## THE TASK
When you reach the line containing "You are a GUI" in the records below, start copying exactly, and stop once you have copied the line containing "Kapolei (495, 1828)".

------ MATERIAL PROVIDED ------

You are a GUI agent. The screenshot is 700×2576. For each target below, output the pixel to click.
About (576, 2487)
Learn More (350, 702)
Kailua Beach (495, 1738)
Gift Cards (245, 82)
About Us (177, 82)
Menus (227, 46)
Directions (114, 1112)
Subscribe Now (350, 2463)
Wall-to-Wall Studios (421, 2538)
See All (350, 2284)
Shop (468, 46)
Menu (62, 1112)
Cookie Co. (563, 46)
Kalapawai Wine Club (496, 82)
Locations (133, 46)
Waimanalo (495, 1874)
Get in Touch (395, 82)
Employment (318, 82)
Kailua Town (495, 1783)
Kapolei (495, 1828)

------
------ MATERIAL PROVIDED ------

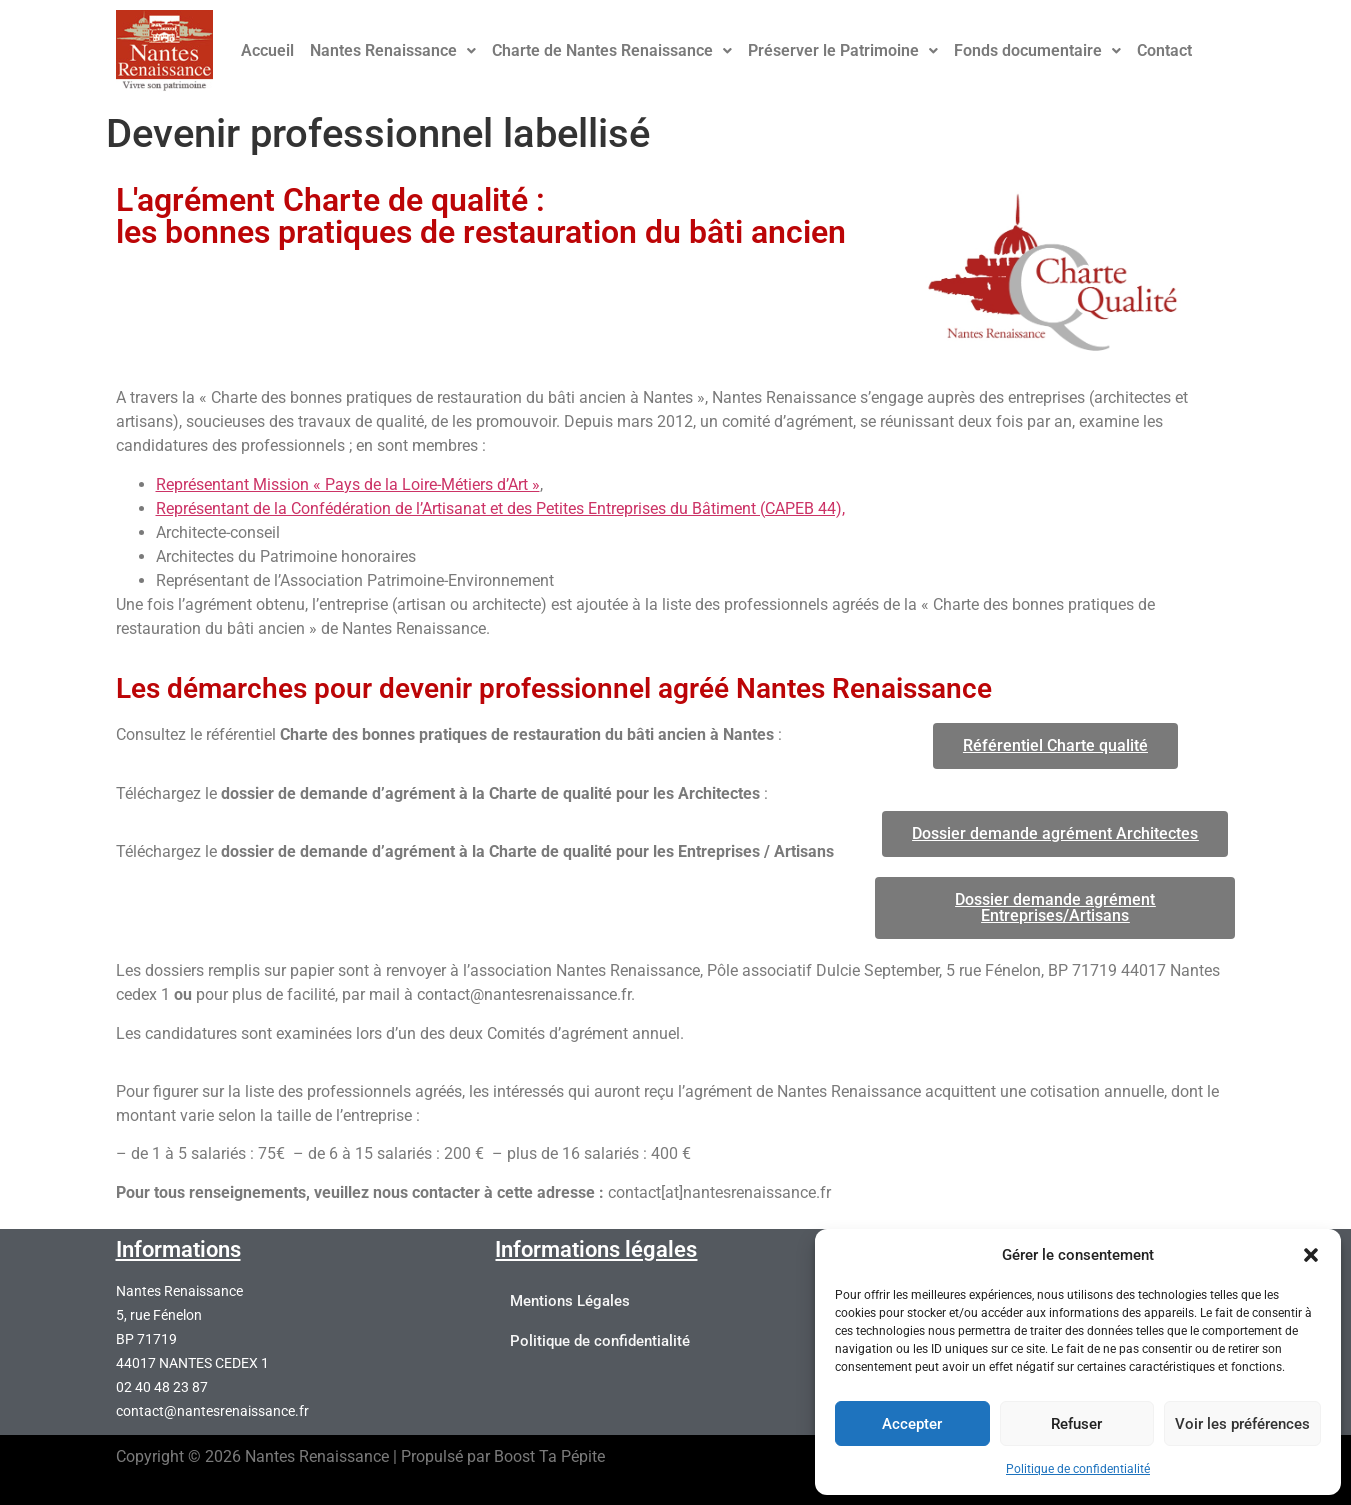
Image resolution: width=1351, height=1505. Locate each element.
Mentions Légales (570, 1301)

------

## RESPONSE FOR THIS EXERCISE
You are a GUI agent. The screenshot is 700×2576. For each target below, output the pixel to click.
About (576, 2487)
Learn More (350, 702)
Kailua Beach (495, 1738)
Gift Cards (245, 82)
About Us (177, 82)
Menus (227, 46)
Directions (114, 1112)
Subscribe Now (350, 2463)
Wall-to-Wall Studios (421, 2538)
See All (350, 2284)
Shop (468, 46)
Menu (62, 1112)
Cookie Co. (563, 46)
Kalapawai Wine Club (496, 82)
Locations (133, 46)
Waimanalo (495, 1874)
Get in Touch (395, 82)
Employment (318, 82)
Kailua Town (495, 1783)
Kapolei (495, 1828)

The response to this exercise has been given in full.